Guess it depends on what you want to do with them.. the particular model you have (3-15-100T) is good for 15V (adjustable between 12V - 15V) with output power up to 4.2A (@ 12V output) or 3.4A (@ 15V), which is approx. 50W output... What's nice is they estimate upwards of 86+ % efficiency and that they are protected from overload, open-circuit, AND short-circuit ... 

So if you need a good solid AC/DC converter, you've got one. 15V output isn't really enough to drive speaker outputs, if you were thinking about a DIY amplifier.. but it would be more than plenty for a pre-pro.. though you MAY need to use two of them, and have one supply +15VDC and the other -15VDC (if they can be floated away from earth-ground) ..
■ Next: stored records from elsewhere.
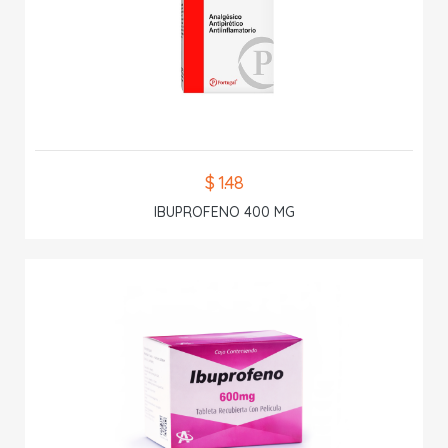
$ 1.48
IBUPROFENO 400 MG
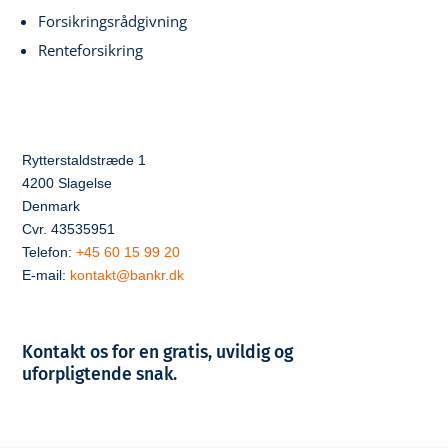
Forsikringsrådgivning
Renteforsikring
Rytterstaldstræde 1
4200 Slagelse
Denmark
Cvr. 43535951
Telefon:
+45 60 15 99 20
E-mail:
kontakt@bankr.dk
Kontakt os for en gratis, uvildig og
uforpligtende snak.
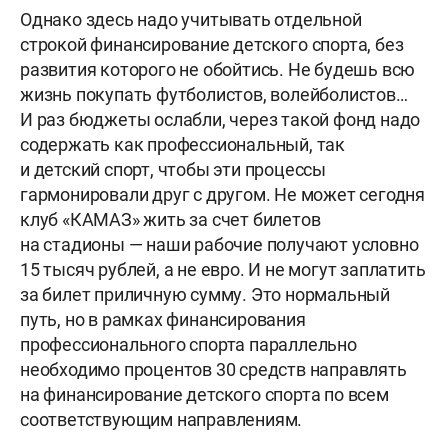
Однако здесь надо учитывать отдельной
строкой финансирование детского спорта, без
развития которого не обойтись. Не будешь всю
жизнь покупать футболистов, волейболистов…
И раз бюджеты ослабли, через такой фонд надо
содержать как профессиональный, так
и детский спорт, чтобы эти процессы
гармонировали друг с другом. Не может сегодня
клуб «КАМАЗ» жить за счет билетов
на стадионы — наши рабочие получают условно
15 тысяч рублей, а не евро. И не могут заплатить
за билет приличную сумму. Это нормальный
путь, но в рамках финансирования
профессионального спорта параллельно
необходимо процентов 30 средств направлять
на финансирование детского спорта по всем
соответствующим направлениям.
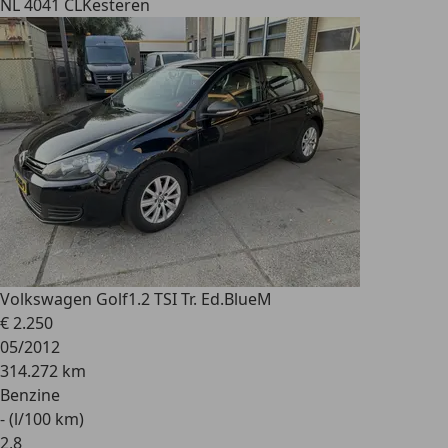
NL 4041 CL
Kesteren
Volkswagen Golf
1.2 TSI Tr. Ed.BlueM
€ 2.250
05/2012
314.272 km
Benzine
- (l/100 km)
2
,
8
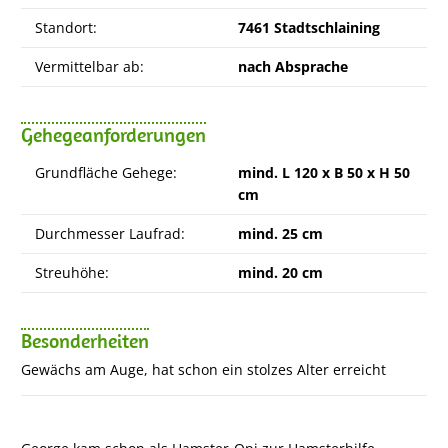
Standort:
7461 Stadtschlaining
Vermittelbar ab:
nach Absprache
Gehegeanforderungen
Grundfläche Gehege:
mind. L 120 x B 50 x H 50
cm
Durchmesser Laufrad:
mind. 25 cm
Streuhöhe:
mind. 20 cm
Besonderheiten
Gewächs am Auge, hat schon ein stolzes Alter erreicht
All that said, we could probably use them here in our office for electronics debugging if you end up not ever using them... 

..dane


----------



## woofersus (May 6, 2008)

Yeah, I was thinking more of a preamp or some such thing - probably as part of a kit since I don't have the chops to come up with something on my own - or potentially as an upgrade to something existing.

If I can't use them I'll try to sell them. They run $125 new, (according to a cursory search) so they should have some resale value. They're basically new. They were in prototypes of a new model of commercial oven, and when the prototypes are dismantled after being tweaked or moved to production the electronics can't be reused. My dad saved these for me.


----------



## dane (Aug 30, 2007)

woofersus said:


> They were in prototypes of a new model of commercial oven, and when the prototypes are dismantled after being tweaked or moved to production the electronics can't be reused. My dad saved these for me.


Wow, send some my way from the next prototype! 

..dane


----------